## Instructions for the task:
Locate the word "сайта" in the data below, then copy every line that holds it.

## Available records:
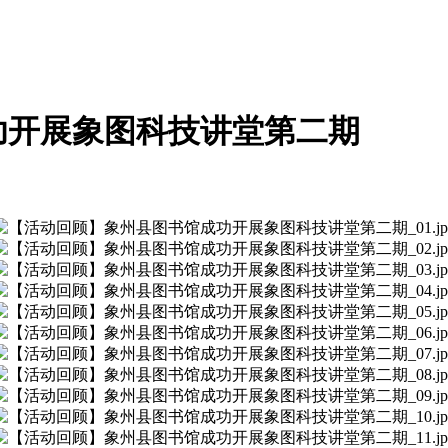
功开展象图科技讲堂第二期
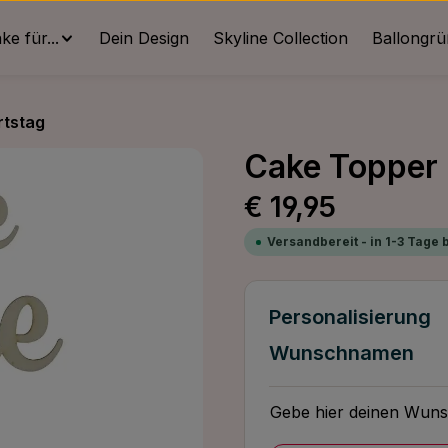
e für...
Dein Design
Skyline Collection
Ballongr
rtstag
Cake Topper 
Regulärer Preis:
€ 19,95
Versandbereit - in 1-3 Tage 
Personalisierung
Wunschnamen
Gebe hier deinen Wuns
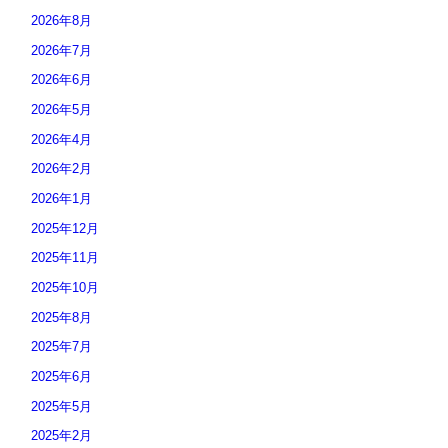
2026年8月
2026年7月
2026年6月
2026年5月
2026年4月
2026年2月
2026年1月
2025年12月
2025年11月
2025年10月
2025年8月
2025年7月
2025年6月
2025年5月
2025年2月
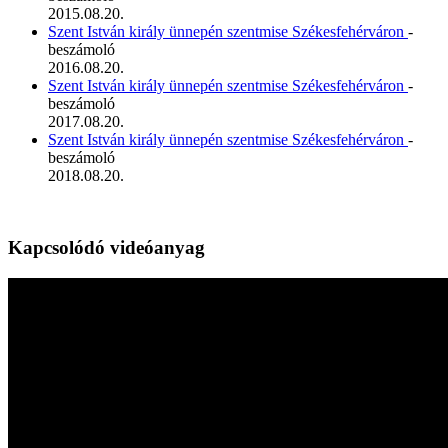
2015.08.20.
Szent István király ünnepén szentmise Székesfehérváron
-
beszámoló
2016.08.20.
Szent István király ünnepén szentmise Székesfehérváron
-
beszámoló
2017.08.20.
Szent István király ünnepén szentmise Székesfehérváron
-
beszámoló
2018.08.20.
Kapcsolódó videóanyag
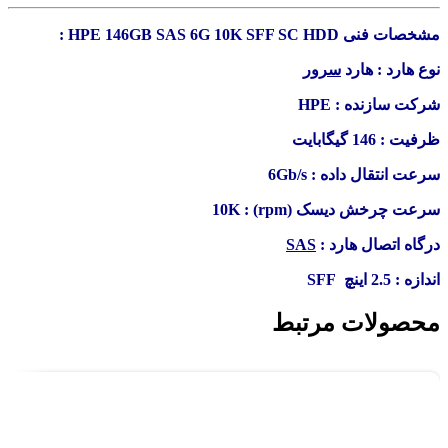
مشخصات فنی HPE 146GB SAS 6G 10K SFF SC HDD :
نوع هارد : هارد
سرور
شرکت سازنده : HPE
ظرفیت : 146 گیگابایت
سرعت انتقال داده : 6Gb/s
سرعت چرخش دیسک (rpm) : 10K
درگاه اتصال هارد :
SAS
اندازه : 2.5 اینچ SFF
محصولات مرتبط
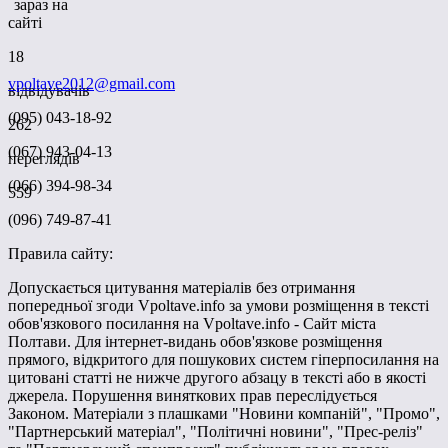
зараз на
сайті
18
vpoltave2012@gmail.com
відвідувачів
(095) 043-18-92
262
(067) 943-04-13
переглядів
(066) 394-98-34
559
(096) 749-87-41
Правила сайту:
Допускається цитування матеріалів без отримання
попередньої згоди Vpoltave.info за умови розміщення в тексті
обов'язкового посилання на Vpoltave.info - Сайт міста
Полтави. Для інтернет-видань обов'язкове розміщення
прямого, відкритого для пошукових систем гіперпосилання на
цитовані статті не нижче другого абзацу в тексті або в якості
джерела. Порушення виняткових прав переслідується
Законом. Матеріали з плашками "Новини компаній", "Промо",
"Партнерський матеріал", "Політичні новини", "Прес-реліз"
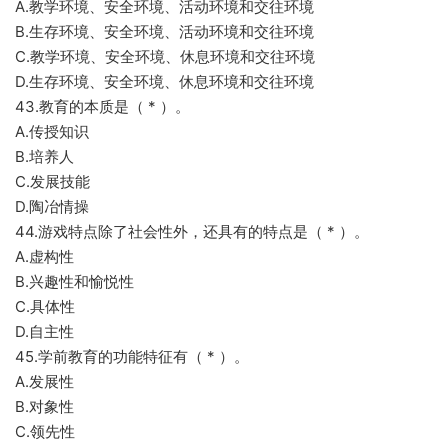
A.教学环境、安全环境、活动环境和交往环境
B.生存环境、安全环境、活动环境和交往环境
C.教学环境、安全环境、休息环境和交往环境
D.生存环境、安全环境、休息环境和交往环境
43.教育的本质是（ * ）。
A.传授知识
B.培养人
C.发展技能
D.陶冶情操
44.游戏特点除了社会性外，还具有的特点是（ * ）。
A.虚构性
B.兴趣性和愉悦性
C.具体性
D.自主性
45.学前教育的功能特征有（ * ）。
A.发展性
B.对象性
C.领先性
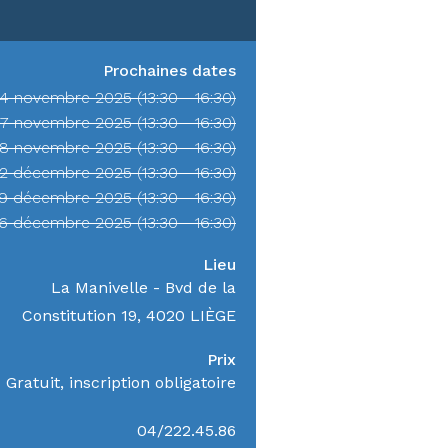
Prochaines dates
4 novembre 2025 (13:30 - 16:30)
17 novembre 2025 (13:30 - 16:30)
18 novembre 2025 (13:30 - 16:30)
2 décembre 2025 (13:30 - 16:30)
9 décembre 2025 (13:30 - 16:30)
16 décembre 2025 (13:30 - 16:30)
Lieu
La Manivelle - Bvd de la
Constitution 19, 4020 LIÈGE
Prix
Gratuit, inscription obligatoire
04/222.45.86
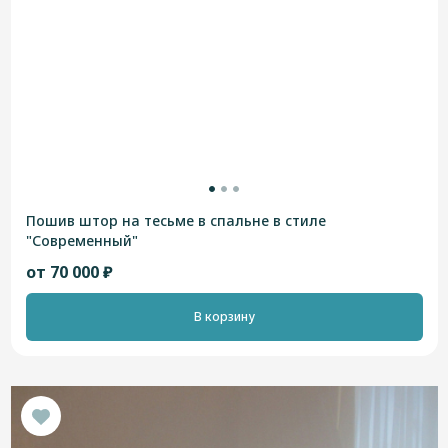
Пошив штор на тесьме в спальне в стиле
"Современный"
от 70 000 ₽
В корзину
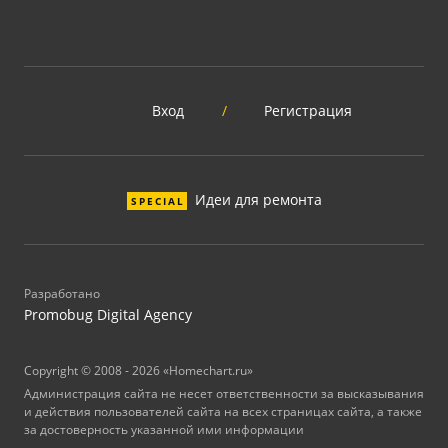
Вход
/
Регистрация
Идеи для ремонта
SPECIAL
Разработано
Promobug Digital Agency
Copyright © 2008 - 2026 «Homechart.ru»
Администрация сайта не несет ответственности за высказывания
и действия пользователей сайта на всех страницах сайта, а также
за достоверность указанной ими информации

## Exercise solution:
Администрация сайта не несет ответственности за высказывания
и действия пользователей сайта на всех страницах сайта, а также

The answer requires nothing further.